I've caught a bad case of Zeitgeist from twitter as a result of a number of recent posts on the difficulties PhDs face in getting jobs in academia, and on the continuing failure of any institutions (universities, departments, funding agencies) to do anything about it. My position on this is, as they say, nuanced. On the one hand, the discrepancy between number of graduates entering PhD programs and number of jobs available is indeed crazy. The refusal of PIs to acknowledge this in any way is nothing less than personal cowardice. The fact that, as far as the NIH (which pays my salary) is concerned, I don't exist is, quite frankly, unconscionable. And yet, on the other hand, I can't help but feel that, well, career changes are difficult for everyone. When I look at my friends outside the academy (yes, I still have some, more on that later), many of them were whacked in the face by the 2008 financial crisis just as their careers were getting underway, and many of them had to deal, quite suddenly, with career changes. If you think for a second that the banks, management consultancies or accountancy firms that had hired them invested heavily in helping them retrain for new careers just as they were keeping them in fear of redundancy for about three years, think again.
Going back further, neither my brother (degree in civil engineering in the late 90s, now works in strategic marketing (whatever that is)), not my sister (law in the early 2000s, went into PR and is now a civil servant at the ministry of justice), have had careers that were related to their studies or professional training. Heck, even my mother had an alt-ac career back in the late sixties (she dropped out of her PhD program for lack of funding and retrained as a secondary school history teacher). For none of them was any formal assistance in career change provided. For all of them it was bloody hard. To put it another way: if you go into the graduate training program at Goldman Sachs and decide after five/six years that investment banking is not for you (and I know a fair number of people with career paths like this), you wouldn't expect Goldman Sachs to help you change career. And let's be honest, at this point, most major research universities are about as warm and cuddly as the aforementioned octopus of global finance.
Of course, the error with this analogy is that Goldman Sachs doesn't routinely take on an order of magnitude more graduate trainees than it can find places for (although that is exactly what ended up happening in 2008).
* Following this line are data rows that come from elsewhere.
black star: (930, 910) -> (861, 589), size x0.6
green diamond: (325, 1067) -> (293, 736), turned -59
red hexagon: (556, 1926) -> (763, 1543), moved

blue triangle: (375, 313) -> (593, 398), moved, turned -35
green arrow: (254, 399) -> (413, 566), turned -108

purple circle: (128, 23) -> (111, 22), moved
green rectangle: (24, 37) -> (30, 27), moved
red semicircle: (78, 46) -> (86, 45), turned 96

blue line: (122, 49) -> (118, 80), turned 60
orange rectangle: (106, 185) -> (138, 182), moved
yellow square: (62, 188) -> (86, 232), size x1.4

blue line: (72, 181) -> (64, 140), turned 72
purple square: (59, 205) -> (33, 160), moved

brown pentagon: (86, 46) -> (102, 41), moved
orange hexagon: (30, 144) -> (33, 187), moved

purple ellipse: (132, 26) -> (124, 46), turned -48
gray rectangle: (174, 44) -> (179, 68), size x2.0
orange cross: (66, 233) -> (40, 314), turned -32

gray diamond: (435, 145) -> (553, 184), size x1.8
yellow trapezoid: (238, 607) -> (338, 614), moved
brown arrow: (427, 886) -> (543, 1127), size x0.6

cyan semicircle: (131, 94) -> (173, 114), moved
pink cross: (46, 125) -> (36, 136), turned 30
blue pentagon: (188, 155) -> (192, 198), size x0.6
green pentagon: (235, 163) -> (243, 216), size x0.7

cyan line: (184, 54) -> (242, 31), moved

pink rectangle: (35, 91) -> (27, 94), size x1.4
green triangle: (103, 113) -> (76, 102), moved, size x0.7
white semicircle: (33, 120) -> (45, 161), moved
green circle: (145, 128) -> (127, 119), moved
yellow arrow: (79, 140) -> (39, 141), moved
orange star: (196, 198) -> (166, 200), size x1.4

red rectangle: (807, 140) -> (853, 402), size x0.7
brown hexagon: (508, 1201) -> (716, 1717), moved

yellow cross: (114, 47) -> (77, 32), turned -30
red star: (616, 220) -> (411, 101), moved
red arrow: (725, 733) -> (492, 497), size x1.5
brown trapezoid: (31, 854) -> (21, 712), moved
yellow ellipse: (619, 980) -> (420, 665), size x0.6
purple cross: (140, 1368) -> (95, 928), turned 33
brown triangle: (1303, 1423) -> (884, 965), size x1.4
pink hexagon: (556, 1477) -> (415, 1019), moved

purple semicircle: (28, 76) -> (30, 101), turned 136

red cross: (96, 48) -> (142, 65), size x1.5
And to the degree that the majority of freshly minted PhDs can now expect not to be professors, there is clearly a bigger onus on graduate school (in so far as it constitutes professional training) to address this reality. Then again, how do you do that when no-one in your program has any experience of anything else?
Which gets me (in a rather long winded way) to my main point. As dangerous in my mind as continuing to support the status quo in terms of number of PhDs granted is the continuing infantilisation to which graduate students are subjected during the course of their PhDs. The view maintained that grad school is a continuation of studies rather than an equivalent to the aforementioned Goldman Sachs graduate training program doesn't lead to the kind of professional development mindset that will prepare students for the variety of career choices that come their way, and doesn't encourage PIs, universities, journals or professional societies to put forward genuine opportunities for professional growth to graduate students.
In essence, part of the preparation for the difficult career decisions  grad students will have to face is emphasizing to all involved that grad school is a career decision, not the delaying of one.

1 comment:

  1. Nice reflections. I appreciated the different perspective on the situation, i.e. other career paths are also difficult. However, to play devil's advocate, the "graduate training program at Goldman Sachs" pays a lot better than graduate school in the sciences. If after 5-6 years of working in finance you decide to change careers, you should have the financial safety net to do so. This is not so much the case in academia, where low wages are justified by your "trainee" status. Trainees accept this low wage for the delayed promise of one day having a fair chance to run her/his own laboratory. The problem is that with so few professorships and so little grant money now available, the fair chance no longer exists. If science becomes just something a young person does for 5-6 years before transitioning into a more sustainable career path, they should be paid as employees, not trainees.